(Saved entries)
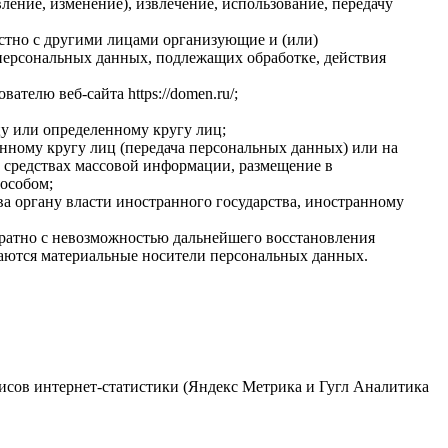
ление, изменение), извлечение, использование, передачу
стно с другими лицами организующие и (или)
персональных данных, подлежащих обработке, действия
елю веб-сайта https://domen.ru/;
у или определенному кругу лиц;
нному кругу лиц (передача персональных данных) или на
 средствах массовой информации, размещение в
особом;
а органу власти иностранного государства, иностранному
вратно с невозможностью дальнейшего восстановления
аются материальные носители персональных данных.
рвисов интернет-статистики (Яндекс Метрика и Гугл Аналитика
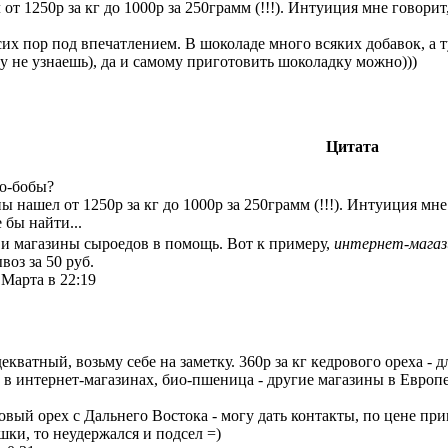
от 1250р за кг до 1000р за 250грамм (!!!). Интуиция мне говор
сих пор под впечатлением. В шоколаде много всяких добавок, а 
ду не узнаешь), да и самому приготовить шоколадку можно)))
Цитата
ао-бобы?
ы нашел от 1250р за кг до 1000р за 250грамм (!!!). Интуиция м
е бы найти...
и магазины сыроедов в помощь. Вот к примеру,
интернет-магаз
оз за 50 руб.
 Марта в 22:19
декватный, возьму себе на заметку. 360р за кг кедрового ореха -
 в интернет-магазинах, био-пшеница - другие магазины в Европе 
вый орех с Дальнего Востока - могу дать контакты, по цене прим
шки, то неудержался и подсел =)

__Your objective__:
The answer must consist of every line from the entries above that contains the string "персональных".

__Answer to this task__:
персональных данных, подлежащих обработке, действия
нному кругу лиц (передача персональных данных) или на
аются материальные носители персональных данных.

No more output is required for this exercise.